Pull every line with "Система" from the data.

(Supplied data begins)

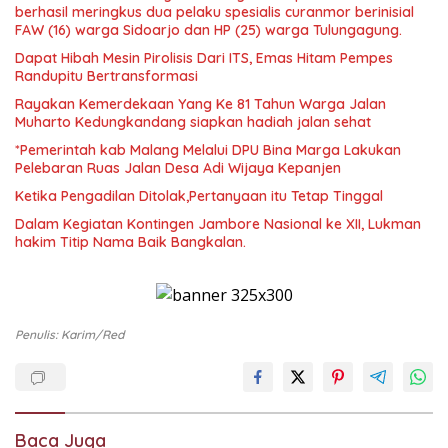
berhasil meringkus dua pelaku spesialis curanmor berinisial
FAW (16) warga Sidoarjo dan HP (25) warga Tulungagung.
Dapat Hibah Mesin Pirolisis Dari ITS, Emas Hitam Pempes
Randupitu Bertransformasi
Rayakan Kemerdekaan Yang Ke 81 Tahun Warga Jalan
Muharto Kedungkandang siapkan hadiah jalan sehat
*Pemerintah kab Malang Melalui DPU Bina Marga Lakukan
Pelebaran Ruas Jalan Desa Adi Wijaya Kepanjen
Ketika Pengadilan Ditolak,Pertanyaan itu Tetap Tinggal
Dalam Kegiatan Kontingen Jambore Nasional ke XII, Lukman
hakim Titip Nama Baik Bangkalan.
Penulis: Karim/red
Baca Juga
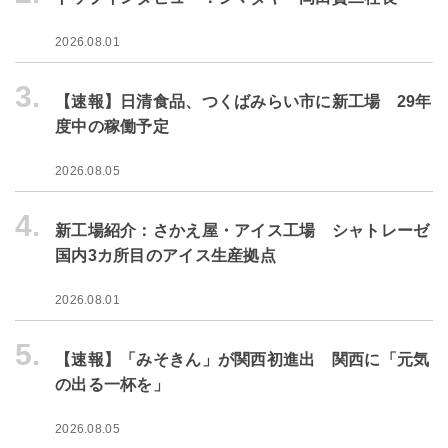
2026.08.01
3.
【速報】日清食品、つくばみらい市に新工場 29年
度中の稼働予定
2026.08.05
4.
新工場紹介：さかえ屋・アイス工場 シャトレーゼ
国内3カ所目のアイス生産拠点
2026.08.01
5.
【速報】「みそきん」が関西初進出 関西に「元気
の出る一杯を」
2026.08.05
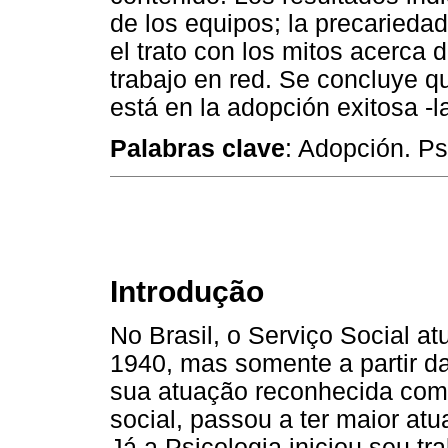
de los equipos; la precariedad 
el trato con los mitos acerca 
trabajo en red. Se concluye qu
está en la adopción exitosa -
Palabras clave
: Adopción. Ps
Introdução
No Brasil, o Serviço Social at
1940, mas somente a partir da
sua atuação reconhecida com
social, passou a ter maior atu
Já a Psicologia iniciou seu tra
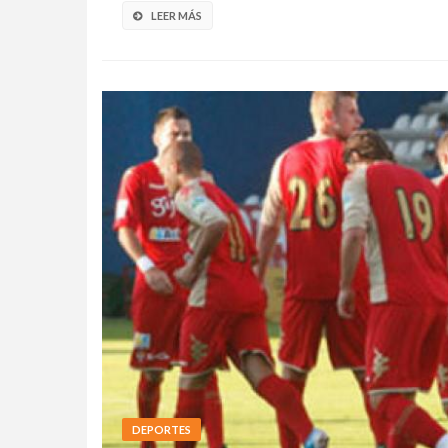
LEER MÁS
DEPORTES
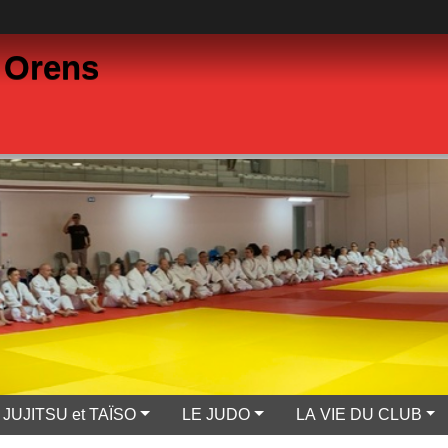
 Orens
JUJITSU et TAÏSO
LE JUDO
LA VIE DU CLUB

(Supplied data ends)
(Supplied data begins)

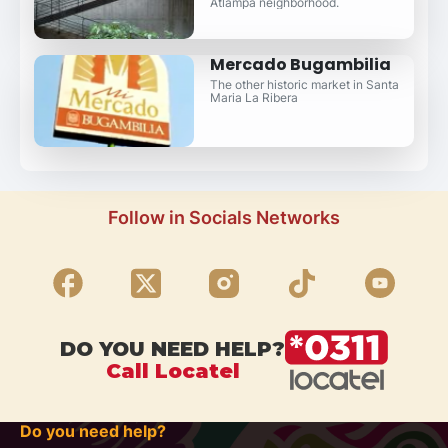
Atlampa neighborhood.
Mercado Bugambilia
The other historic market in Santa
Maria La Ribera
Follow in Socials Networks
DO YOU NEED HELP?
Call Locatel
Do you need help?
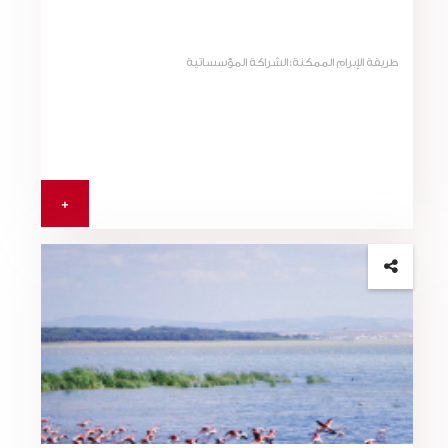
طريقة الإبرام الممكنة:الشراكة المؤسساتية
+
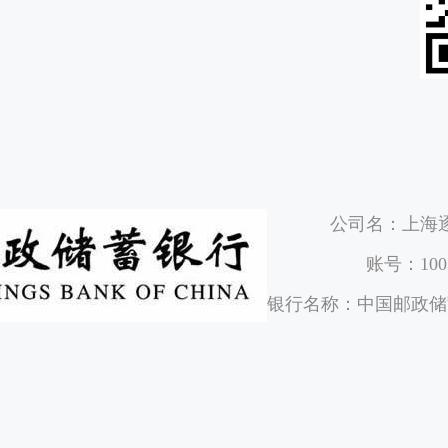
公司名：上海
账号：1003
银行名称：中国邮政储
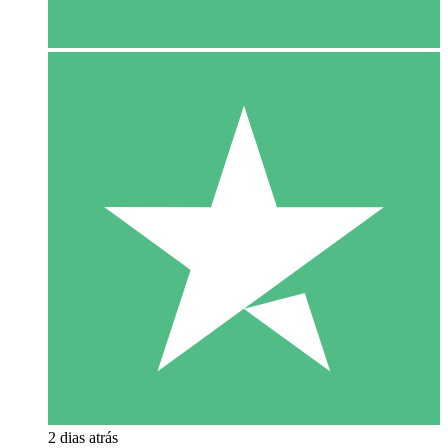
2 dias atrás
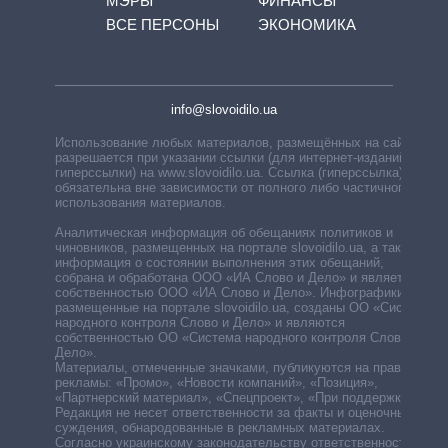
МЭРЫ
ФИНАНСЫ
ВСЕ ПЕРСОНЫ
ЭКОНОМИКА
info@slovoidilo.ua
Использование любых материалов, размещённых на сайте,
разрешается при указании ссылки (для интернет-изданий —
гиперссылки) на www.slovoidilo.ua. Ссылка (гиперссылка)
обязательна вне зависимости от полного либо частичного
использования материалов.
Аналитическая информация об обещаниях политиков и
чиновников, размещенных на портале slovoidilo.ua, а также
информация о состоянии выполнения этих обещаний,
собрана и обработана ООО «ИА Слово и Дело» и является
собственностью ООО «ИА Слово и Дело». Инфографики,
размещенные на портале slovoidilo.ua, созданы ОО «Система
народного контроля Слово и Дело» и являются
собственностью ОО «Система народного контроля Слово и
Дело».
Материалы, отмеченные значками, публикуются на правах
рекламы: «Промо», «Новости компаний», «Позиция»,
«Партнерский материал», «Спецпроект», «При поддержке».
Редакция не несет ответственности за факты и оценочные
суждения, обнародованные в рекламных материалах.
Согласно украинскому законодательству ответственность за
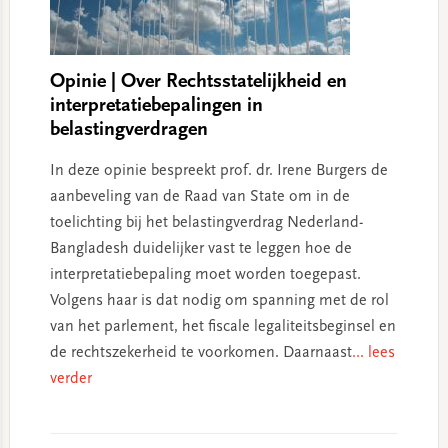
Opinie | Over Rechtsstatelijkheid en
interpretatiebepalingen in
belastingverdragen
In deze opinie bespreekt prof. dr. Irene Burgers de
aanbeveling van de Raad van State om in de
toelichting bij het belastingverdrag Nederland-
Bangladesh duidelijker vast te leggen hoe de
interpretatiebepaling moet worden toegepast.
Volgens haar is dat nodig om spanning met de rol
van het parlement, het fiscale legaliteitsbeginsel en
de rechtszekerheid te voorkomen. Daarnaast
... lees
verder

(Supplied data ends)

- [Expected answer]:
размещенные на портале slovoidilo.ua, созданы ОО «Система
собственностью ОО «Система народного контроля Слово и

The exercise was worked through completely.